[Stored items]
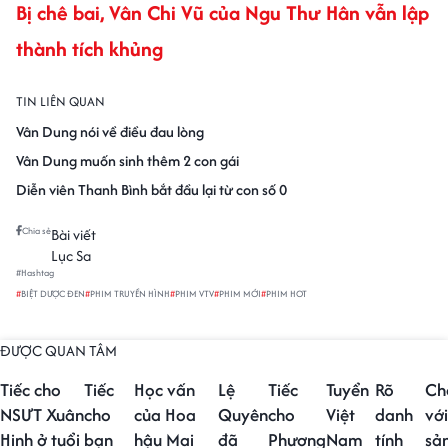
Bị chê bai, Vân Chi Vũ của Ngu Thư Hân vẫn lập
thành tích khủng
TIN LIÊN QUAN
Vân Dung nói về điều đau lòng
Vân Dung muốn sinh thêm 2 con gái
Diễn viên Thanh Bình bắt đầu lại từ con số 0
Chia sẻ
Bài viết
Lục Sa
#Hashtag
#
BIỆT DƯỢC ĐEN
#
PHIM TRUYỀN HÌNH
#
PHIM VTV
#
PHIM MỚI
#
PHIM HOT
ĐƯỢC QUAN TÂM
Tiếc cho
Tiếc
Học vấn
Lệ
Tiếc
Tuyển
Rõ
Ch
NSƯT Xuân
cho
của Hoa
Quyên
cho
Việt
danh
với
Hinh ở tuổi
bạn
hậu Mai
đã
Phương
Nam
tính
sả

- TASK BRIEF
Could you copy out every record exactly, minus the pictures?

- REPLY
Bị chê bai, Vân Chi Vũ của Ngu Thư Hân vẫn lập
thành tích khủng
TIN LIÊN QUAN
Vân Dung nói về điều đau lòng
Vân Dung muốn sinh thêm 2 con gái
Diễn viên Thanh Bình bắt đầu lại từ con số 0
Chia sẻ
Bài viết
Lục Sa
#Hashtag
#
BIỆT DƯỢC ĐEN
#
PHIM TRUYỀN HÌNH
#
PHIM VTV
#
PHIM MỚI
#
PHIM HOT
ĐƯỢC QUAN TÂM
Tiếc cho
Tiếc
Học vấn
Lệ
Tiếc
Tuyển
Rõ
Ch
NSƯT Xuân
cho
của Hoa
Quyên
cho
Việt
danh
với
Hinh ở tuổi
bạn
hậu Mai
đã
Phương
Nam
tính
sả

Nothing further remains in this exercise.